On the other hand, when the modified PVA resin (B) having a 1,2-glycol bond in the side chain is used, the gel-like substance is visually observed even though the amount of alcohol in the solvent is the same. It was not observed, and the insoluble content detected was as small as 15 ppm. In such a trace amount (for example, insoluble content is 20 ppm or less), even if the insoluble content is mixed into the coating film, the degree of reduction in gas barrier properties is not a problem.
Therefore, the advantage of using the modified PVA resin (B) having a 1,2-glycol bond in the side chain of the present invention is clear.

  With the coating film forming agent of the present invention, a gas barrier coating film can be obtained. The coating film forming agent of the present invention uses a specific modified PVA resin (B), so that even when the metal alkoxide hydrolysis product (A) is blended, a gel-like product is precipitated or impurities are generated. As a result, the system does not become non-uniform and the film formation stability is excellent.

Claims (7)

Coating film formation characterized by containing a hydrolysis product (A) of a metal alkoxide and a polyvinyl alcohol resin (B) having a 1,2-diol structural unit represented by the following general formula (1) Agent.
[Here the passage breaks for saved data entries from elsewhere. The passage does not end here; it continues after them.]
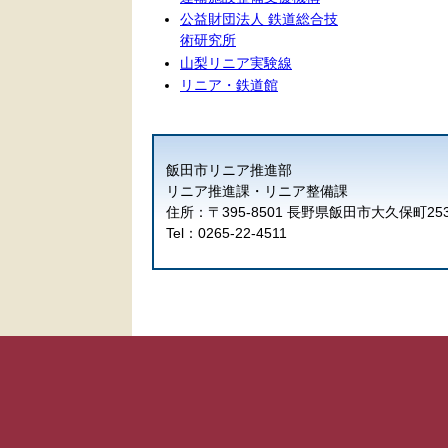
公益財団法人 鉄道総合技
術研究所
山梨リニア実験線
リニア・鉄道館
飯田市リニア推進部
リニア推進課・リニア整備課
住所：〒395-8501 長野県飯田市大久保町25
Tel：0265-22-4511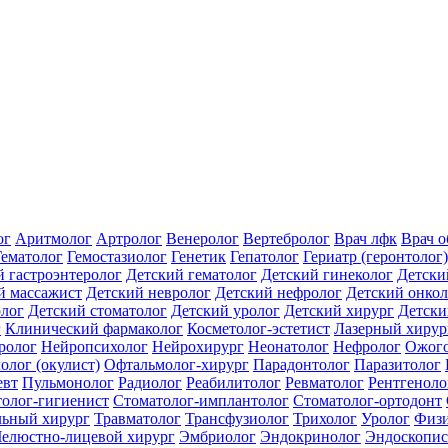
ог
Аритмолог
Артролог
Венеролог
Вертебролог
Врач лфк
Врач 
Гематолог
Гемостазиолог
Генетик
Гепатолог
Гериатр (геронтолог)
й гастроэнтеролог
Детский гематолог
Детский гинеколог
Детски
й массажист
Детский невролог
Детский нефролог
Детский онкол
олог
Детский стоматолог
Детский уролог
Детский хирург
Детски
г
Клинический фармаколог
Косметолог-эстетист
Лазерный хирур
ролог
Нейропсихолог
Нейрохирург
Неонатолог
Нефролог
Ожого
олог (окулист)
Офтальмолог-хирург
Парадонтолог
Паразитолог
евт
Пульмонолог
Радиолог
Реабилитолог
Ревматолог
Рентгеноло
олог-гигиенист
Стоматолог-имплантолог
Стоматолог-ортодонт
льный хирург
Травматолог
Трансфузиолог
Трихолог
Уролог
Физи
елюстно-лицевой хирург
Эмбриолог
Эндокринолог
Эндоскопис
[In General Formula (1), R ¹ , R ² , and R ³ each independently represent a hydrogen atom or an organic group, X represents a single bond or a bonded chain, and R ⁴ , R ⁵ , and R ⁶ represent Each independently represents a hydrogen atom or an organic group. ] The amount of metal (number of moles of metal) contained in the hydrolysis product (A) of the metal alkoxide with respect to the weight of the polyvinyl alcohol resin (B) having the 1,2-diol structural unit represented by the general formula (1). The film forming agent according to claim 1, wherein the conversion is 0.005 mol / g to 0.12 mol / g.   The film-forming agent according to claim 1 or 2, wherein the compound (A) is obtained by hydrolyzing a metal alkoxide in the presence of water.   The film-forming agent according to claim 1, wherein the metal alkoxide is a silane alkoxide.   5. The method for producing a film forming agent according to claim 1, wherein a solution of the hydrolysis product (A) of the metal alkoxide and a solution of the polyvinyl alcohol resin (B) are blended.   The coating film obtained from the coating-film formation agent in any one of Claims 1-4.   The laminated body obtained by laminating | stacking the coating film of Claim 4 on the at least single side | surface of a base material.